**TASK INSTRUCTIONS**
Go through the listing and copy each line with the string "Overview".

[TASK INPUT — start]

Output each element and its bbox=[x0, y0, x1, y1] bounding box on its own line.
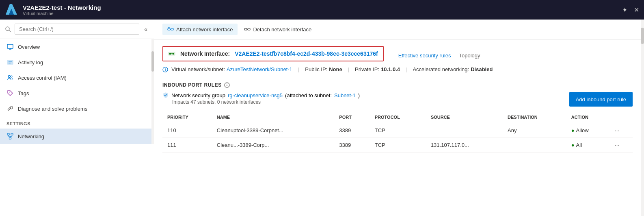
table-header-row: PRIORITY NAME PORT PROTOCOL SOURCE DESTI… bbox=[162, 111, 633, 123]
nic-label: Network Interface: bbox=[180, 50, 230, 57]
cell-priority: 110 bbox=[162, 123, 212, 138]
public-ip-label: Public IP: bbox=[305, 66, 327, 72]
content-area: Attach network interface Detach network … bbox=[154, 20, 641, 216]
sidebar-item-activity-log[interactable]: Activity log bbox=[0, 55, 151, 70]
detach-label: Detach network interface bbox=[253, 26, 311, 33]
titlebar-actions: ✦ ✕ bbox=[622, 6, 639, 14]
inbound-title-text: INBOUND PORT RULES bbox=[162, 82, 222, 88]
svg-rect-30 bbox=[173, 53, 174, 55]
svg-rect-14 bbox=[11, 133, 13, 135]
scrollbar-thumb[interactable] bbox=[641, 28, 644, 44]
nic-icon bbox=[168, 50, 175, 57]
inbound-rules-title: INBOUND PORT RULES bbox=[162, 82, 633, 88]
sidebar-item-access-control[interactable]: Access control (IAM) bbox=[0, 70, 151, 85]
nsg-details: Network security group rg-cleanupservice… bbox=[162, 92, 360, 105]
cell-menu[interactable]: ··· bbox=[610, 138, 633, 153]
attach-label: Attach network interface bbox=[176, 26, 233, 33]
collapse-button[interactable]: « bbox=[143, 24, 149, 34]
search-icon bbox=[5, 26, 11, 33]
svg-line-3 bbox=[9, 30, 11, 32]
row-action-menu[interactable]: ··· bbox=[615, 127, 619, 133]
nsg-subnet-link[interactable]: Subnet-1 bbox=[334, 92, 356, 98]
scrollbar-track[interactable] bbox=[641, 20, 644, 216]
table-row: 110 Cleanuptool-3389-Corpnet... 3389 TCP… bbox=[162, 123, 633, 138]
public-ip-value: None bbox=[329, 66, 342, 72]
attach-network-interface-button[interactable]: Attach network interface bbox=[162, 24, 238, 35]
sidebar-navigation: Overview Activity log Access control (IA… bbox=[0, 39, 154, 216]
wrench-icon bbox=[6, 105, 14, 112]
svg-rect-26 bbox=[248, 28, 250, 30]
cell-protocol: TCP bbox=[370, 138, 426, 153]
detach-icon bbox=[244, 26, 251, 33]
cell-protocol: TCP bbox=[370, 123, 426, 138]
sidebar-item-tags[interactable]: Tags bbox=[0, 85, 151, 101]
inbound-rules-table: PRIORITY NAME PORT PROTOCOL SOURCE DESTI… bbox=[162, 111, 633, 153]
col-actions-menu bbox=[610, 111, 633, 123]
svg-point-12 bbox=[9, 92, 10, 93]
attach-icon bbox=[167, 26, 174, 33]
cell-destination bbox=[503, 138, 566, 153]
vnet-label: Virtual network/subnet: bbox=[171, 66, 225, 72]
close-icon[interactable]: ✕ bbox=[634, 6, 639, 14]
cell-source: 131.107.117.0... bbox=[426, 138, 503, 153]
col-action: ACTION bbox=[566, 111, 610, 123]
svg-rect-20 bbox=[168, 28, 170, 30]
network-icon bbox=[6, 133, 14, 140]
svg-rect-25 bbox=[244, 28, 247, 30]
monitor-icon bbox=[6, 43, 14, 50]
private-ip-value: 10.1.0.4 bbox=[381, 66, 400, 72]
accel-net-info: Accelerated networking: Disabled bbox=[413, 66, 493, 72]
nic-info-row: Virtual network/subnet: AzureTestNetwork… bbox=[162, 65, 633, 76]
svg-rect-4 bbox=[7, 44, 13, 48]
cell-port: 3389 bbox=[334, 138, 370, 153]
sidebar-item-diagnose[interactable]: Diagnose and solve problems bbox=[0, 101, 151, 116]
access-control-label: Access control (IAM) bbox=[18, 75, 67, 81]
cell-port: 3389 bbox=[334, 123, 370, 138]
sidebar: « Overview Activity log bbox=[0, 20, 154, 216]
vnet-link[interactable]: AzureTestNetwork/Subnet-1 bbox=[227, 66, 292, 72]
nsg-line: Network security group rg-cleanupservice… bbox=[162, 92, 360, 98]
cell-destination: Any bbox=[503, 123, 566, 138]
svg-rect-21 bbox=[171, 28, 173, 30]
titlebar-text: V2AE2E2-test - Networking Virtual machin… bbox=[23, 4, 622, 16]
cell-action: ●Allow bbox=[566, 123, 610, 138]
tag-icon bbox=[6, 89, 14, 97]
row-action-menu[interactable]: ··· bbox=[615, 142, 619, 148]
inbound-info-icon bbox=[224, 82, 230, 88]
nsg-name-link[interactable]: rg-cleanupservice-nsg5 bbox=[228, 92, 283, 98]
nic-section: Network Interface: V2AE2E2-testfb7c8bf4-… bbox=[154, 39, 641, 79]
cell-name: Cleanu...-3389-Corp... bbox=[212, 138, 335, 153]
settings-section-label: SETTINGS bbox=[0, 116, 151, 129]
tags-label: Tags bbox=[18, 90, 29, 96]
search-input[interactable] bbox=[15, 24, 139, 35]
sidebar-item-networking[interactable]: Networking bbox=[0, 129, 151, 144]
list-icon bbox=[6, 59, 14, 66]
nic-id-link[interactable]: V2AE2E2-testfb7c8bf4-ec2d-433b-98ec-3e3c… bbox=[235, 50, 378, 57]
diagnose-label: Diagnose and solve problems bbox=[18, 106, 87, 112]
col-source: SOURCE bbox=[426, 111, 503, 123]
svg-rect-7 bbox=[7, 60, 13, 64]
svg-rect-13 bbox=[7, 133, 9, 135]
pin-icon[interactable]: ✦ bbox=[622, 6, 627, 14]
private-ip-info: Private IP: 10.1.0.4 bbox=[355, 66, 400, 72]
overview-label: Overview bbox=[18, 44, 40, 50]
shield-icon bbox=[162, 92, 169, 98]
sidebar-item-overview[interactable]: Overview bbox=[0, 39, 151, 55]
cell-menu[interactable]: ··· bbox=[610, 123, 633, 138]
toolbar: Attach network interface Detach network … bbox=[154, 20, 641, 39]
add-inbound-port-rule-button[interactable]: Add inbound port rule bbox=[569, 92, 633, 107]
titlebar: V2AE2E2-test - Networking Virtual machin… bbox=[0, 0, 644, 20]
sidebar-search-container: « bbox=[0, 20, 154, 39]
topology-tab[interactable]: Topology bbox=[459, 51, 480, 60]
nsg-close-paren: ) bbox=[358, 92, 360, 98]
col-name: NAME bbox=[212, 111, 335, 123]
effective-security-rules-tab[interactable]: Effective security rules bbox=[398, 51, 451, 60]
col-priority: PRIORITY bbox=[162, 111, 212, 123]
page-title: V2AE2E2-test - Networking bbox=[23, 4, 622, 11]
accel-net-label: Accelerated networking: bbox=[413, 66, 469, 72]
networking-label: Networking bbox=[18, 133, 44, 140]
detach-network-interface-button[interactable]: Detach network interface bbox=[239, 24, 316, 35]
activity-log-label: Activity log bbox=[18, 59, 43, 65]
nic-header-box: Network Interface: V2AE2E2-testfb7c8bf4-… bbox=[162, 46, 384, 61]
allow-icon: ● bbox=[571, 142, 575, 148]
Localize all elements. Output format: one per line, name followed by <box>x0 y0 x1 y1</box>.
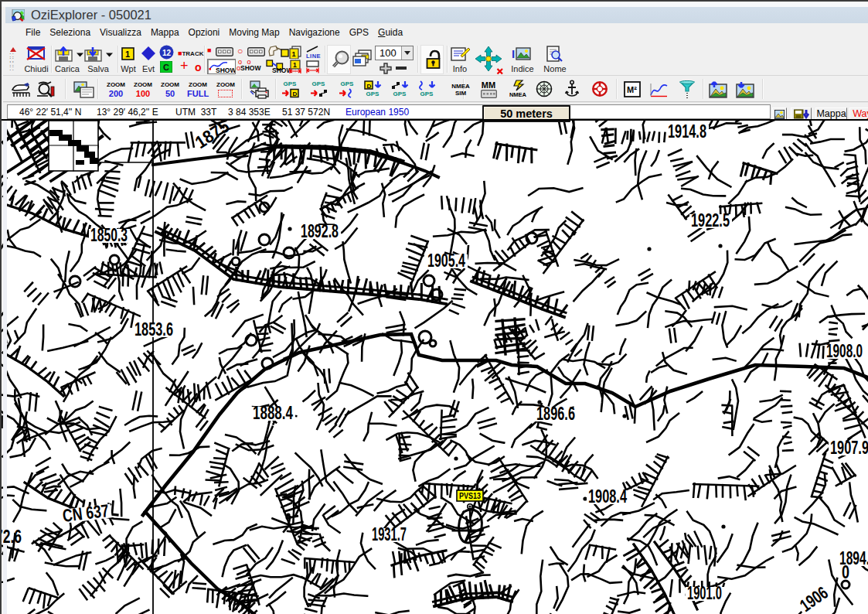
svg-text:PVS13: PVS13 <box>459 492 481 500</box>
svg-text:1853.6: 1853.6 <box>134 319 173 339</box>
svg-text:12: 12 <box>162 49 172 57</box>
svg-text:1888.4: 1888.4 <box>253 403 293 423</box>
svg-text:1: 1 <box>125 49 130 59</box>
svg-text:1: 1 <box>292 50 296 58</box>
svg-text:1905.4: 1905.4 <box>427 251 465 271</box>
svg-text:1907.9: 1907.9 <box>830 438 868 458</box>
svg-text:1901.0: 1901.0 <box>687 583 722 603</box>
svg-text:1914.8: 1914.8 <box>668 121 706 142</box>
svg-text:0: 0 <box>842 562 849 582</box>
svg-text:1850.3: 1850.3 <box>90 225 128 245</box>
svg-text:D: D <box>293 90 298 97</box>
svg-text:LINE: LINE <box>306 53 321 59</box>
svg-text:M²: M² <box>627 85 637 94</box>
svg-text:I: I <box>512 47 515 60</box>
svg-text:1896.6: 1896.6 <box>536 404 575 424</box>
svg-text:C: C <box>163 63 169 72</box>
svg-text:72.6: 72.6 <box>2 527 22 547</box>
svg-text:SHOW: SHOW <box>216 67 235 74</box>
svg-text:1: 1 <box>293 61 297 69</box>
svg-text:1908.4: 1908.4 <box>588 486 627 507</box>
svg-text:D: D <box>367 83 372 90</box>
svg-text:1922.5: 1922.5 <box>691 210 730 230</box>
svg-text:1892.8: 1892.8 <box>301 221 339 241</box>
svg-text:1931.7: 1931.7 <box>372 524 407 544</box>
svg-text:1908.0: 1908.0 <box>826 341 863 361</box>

[TASK INPUT — finish]

**EXERCISE RESULT**
sidebar-navigation: Overview Activity log Access control (IA… bbox=[0, 39, 154, 216]
sidebar: « Overview Activity log bbox=[0, 20, 154, 216]
overview-label: Overview bbox=[18, 44, 40, 50]
sidebar-item-overview[interactable]: Overview bbox=[0, 39, 151, 55]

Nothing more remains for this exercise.